La sécurité des systèmes d’information vecteur de qualité de l’offre des soins

Les ransomwares font trembler les SI en santé. Plusieurs hôpitaux ces dernières années ont été touché par des attaques informatiques sous la forme de campagnes de mails frauduleux.

Un ransom-quoi ? Un ransomware, en français “rançongiciel” ou logiciel rançonneur / d’extorsion. 

C’est un logiciel malveillant qui prend en otage des données personnelles. Pour ce faire, un ransomware chiffre tout ou partie des données d’un système d’information, ou peut aussi bloquer les accès de tout utilisateur à des ordinateurs.

Ainsi, l’auteur du logiciel malveillant est le seul qui connaisse la clef privée qui permette de débloquer la situation. Il demande à leur propriétaire d’envoyer de l’argent en échange de la clé qui permettra de les déchiffrer. 

Ce procédé a beaucoup fait parlé de lui avec “Wannacry” en 2017 qui a touché 300 000 ordinateurs d’entreprises et d’internautes dans 150 pays. 
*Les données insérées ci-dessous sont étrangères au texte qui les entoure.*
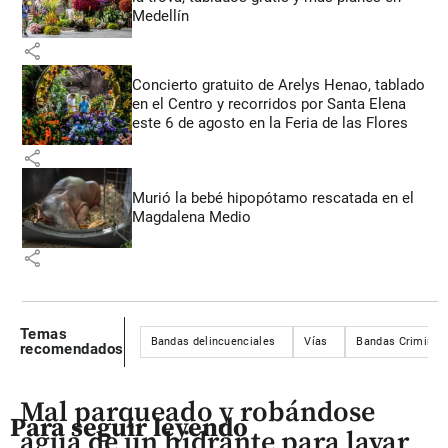
Medellín
share
Concierto gratuito de Arelys Henao, tablado
en el Centro y recorridos por Santa Elena
este 6 de agosto en la Feria de las Flores
share
Murió la bebé hipopótamo rescatada en el
Magdalena Medio
share
Temas
Bandas delincuenciales
Vías
Bandas Criminal
recomendados
Mal parqueado y robándose
Para seguir leyendo
agua de un hidrante para lavar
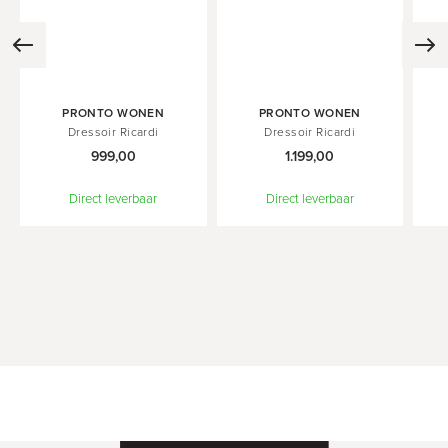
In
In
In
PRONTO WONEN
PRONTO WONEN
Winkelwagen
Winkelwagen
Wink
Dressoir Ricardi
Dressoir Ricardi
999,00
1.199,00
Direct leverbaar
Direct leverbaar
Cependant, rien de nouveau, le principe du ransomware a fait son apparition en 1998 et n’a cessé de défrayer la chronique ces cinq dernières années, avec des attaques de grande envergure. En mai, l’Asip santé faisait état de près de 500 incidents de cybersécurité depuis la mise en place de la cellule d’accompagnement cybersécurité des structures de santé (ACSS) en octobre 2017. Mais pourquoi ce sujet agite autant la sphère hospitalière ? 
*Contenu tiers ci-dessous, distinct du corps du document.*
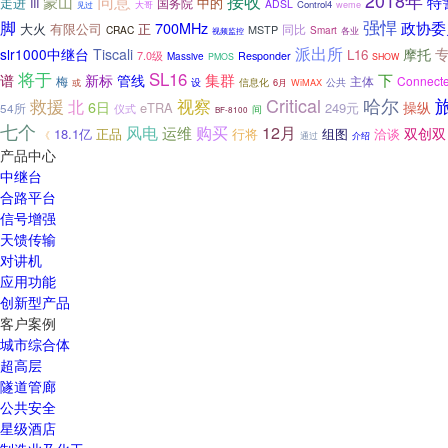
接收
2018年
同意
蒙山
特
走进
中的
III
国务院
ADSL
大哥
Control4
weme
见过
强悍
脚
700MHz
政协委
有限公司
正
大火
MSTP
同比
CRAC
Smart
各业
视频监控
派出所
摩托
slr1000中继台
Tiscali
L16
7.0级
Responder
Massive
PMOS
SHOW
将于
SL16
管线
集群
下
谱
新标
Connect
梅
主体
设
信息化
6月
WiMAX
公共
或
Critical
哈尔
救援
视察
北
6日
操纵
eTRA
249元
54所
仪式
间
BF-8100
七个
购买
风电
12月
运维
双创双
18.1亿
正品
行将
组图
洽谈
《
通过
介绍
产品中心
中继台
合路平台
信号增强
天馈传输
对讲机
应用功能
创新型产品
客户案例
城市综合体
超高层
隧道管廊
公共安全
星级酒店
Car la politique de sécurité ne se limite pas à la protection contre la perte, l’indisponibilité ou la divulgation de données médicales personnelles ou administratives, elle permet de créer un espace de confiance entre les professionnels et les patients.

Le lien est très clair entre les incidents de sécurité et qualité de l’offre des soins.

Ce type d’attaque est donc de plus en plus fréquent, mais comment sécuriser les systèmes d’information hospitaliers ?

Certes il y a de nombreux outils permettant de se prémunir d’attaques informatiques, mais ne vous y trompez pas, firewall et autres anti-virus ne sont qu’une petite partie des boucliers protégeant les organisations.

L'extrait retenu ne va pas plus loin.